Below are records that hold pictures; write out only the lines from their start through the line with "Het is belangrijk", exactly, and drop the pictures.

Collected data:
####################

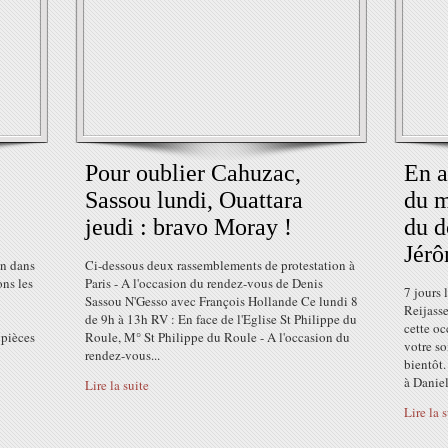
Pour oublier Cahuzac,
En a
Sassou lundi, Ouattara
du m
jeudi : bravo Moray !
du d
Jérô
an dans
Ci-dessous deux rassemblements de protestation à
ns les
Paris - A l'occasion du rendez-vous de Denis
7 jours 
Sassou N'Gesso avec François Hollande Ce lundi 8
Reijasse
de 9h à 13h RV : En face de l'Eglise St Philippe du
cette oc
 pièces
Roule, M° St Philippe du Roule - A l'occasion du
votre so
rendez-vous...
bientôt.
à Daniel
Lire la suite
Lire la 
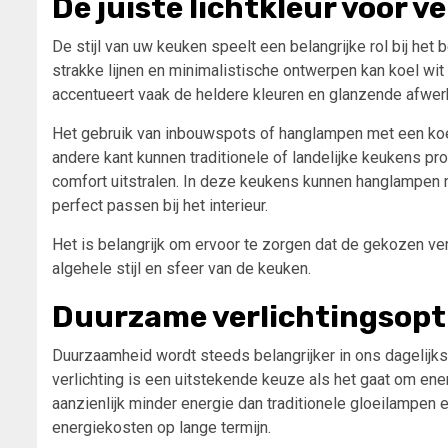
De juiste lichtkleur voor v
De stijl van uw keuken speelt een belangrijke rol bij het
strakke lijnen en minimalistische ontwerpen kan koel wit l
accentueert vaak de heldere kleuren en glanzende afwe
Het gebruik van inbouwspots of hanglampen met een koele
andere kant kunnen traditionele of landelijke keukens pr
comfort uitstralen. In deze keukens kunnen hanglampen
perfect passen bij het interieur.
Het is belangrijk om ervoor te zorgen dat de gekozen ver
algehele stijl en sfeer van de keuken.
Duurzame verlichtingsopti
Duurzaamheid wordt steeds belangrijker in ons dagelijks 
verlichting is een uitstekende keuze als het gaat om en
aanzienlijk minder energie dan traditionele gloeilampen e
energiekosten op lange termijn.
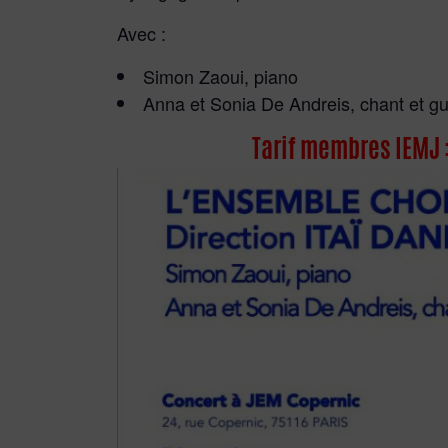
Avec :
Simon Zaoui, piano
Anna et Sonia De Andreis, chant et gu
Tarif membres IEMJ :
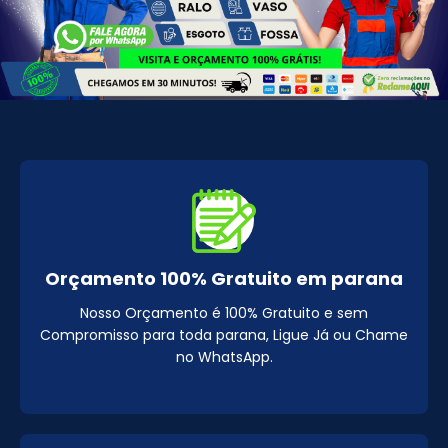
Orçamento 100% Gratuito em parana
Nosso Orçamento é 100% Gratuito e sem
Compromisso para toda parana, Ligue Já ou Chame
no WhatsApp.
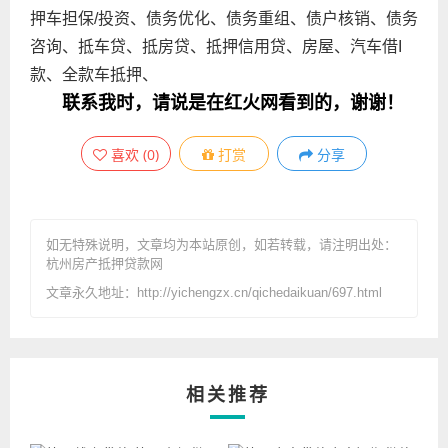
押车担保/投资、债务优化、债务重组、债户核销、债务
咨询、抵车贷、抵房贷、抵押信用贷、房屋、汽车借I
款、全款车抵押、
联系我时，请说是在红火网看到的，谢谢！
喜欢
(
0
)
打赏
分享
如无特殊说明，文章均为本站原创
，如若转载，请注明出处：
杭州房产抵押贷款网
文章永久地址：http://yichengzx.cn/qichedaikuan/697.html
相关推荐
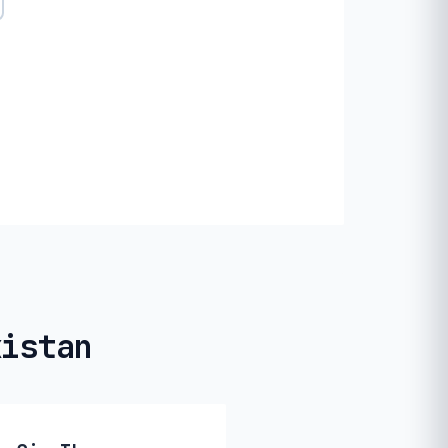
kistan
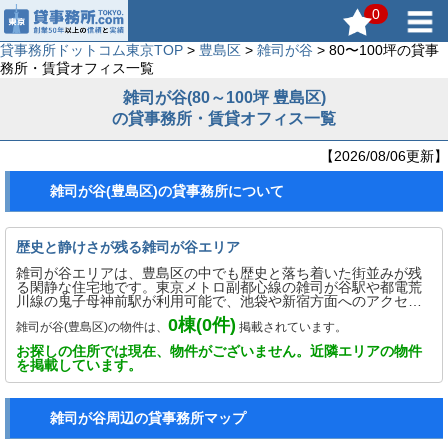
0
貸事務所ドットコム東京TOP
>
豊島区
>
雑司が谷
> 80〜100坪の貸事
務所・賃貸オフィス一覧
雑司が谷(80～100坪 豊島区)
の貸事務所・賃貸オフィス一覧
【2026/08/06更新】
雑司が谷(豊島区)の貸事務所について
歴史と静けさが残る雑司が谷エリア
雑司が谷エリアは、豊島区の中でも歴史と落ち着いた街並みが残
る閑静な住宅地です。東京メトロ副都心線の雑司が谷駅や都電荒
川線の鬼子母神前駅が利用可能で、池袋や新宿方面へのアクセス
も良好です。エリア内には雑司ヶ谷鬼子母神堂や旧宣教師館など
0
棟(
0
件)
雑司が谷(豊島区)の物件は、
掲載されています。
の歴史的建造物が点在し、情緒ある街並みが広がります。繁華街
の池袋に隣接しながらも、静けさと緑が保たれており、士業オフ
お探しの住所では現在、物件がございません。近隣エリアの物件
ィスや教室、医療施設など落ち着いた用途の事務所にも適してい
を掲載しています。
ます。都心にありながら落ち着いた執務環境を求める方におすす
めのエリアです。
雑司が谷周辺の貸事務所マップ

####################

RESULT FOR THIS TASK:
Pour oublier Cahuzac,
En a
Sassou lundi, Ouattara
du m
jeudi : bravo Moray !
du d
Jérô
an dans
Ci-dessous deux rassemblements de protestation à
ns les
Paris - A l'occasion du rendez-vous de Denis
7 jours 
Sassou N'Gesso avec François Hollande Ce lundi 8
Reijasse
de 9h à 13h RV : En face de l'Eglise St Philippe du
cette oc
 pièces
Roule, M° St Philippe du Roule - A l'occasion du
votre so
rendez-vous...
bientôt.
à Daniel
Lire la suite
Lire la 
De juiste lichtkleur voor v
De stijl van uw keuken speelt een belangrijke rol bij het
strakke lijnen en minimalistische ontwerpen kan koel wit l
accentueert vaak de heldere kleuren en glanzende afwe
Het gebruik van inbouwspots of hanglampen met een koele
andere kant kunnen traditionele of landelijke keukens pr
comfort uitstralen. In deze keukens kunnen hanglampen
perfect passen bij het interieur.
Het is belangrijk om ervoor te zorgen dat de gekozen ver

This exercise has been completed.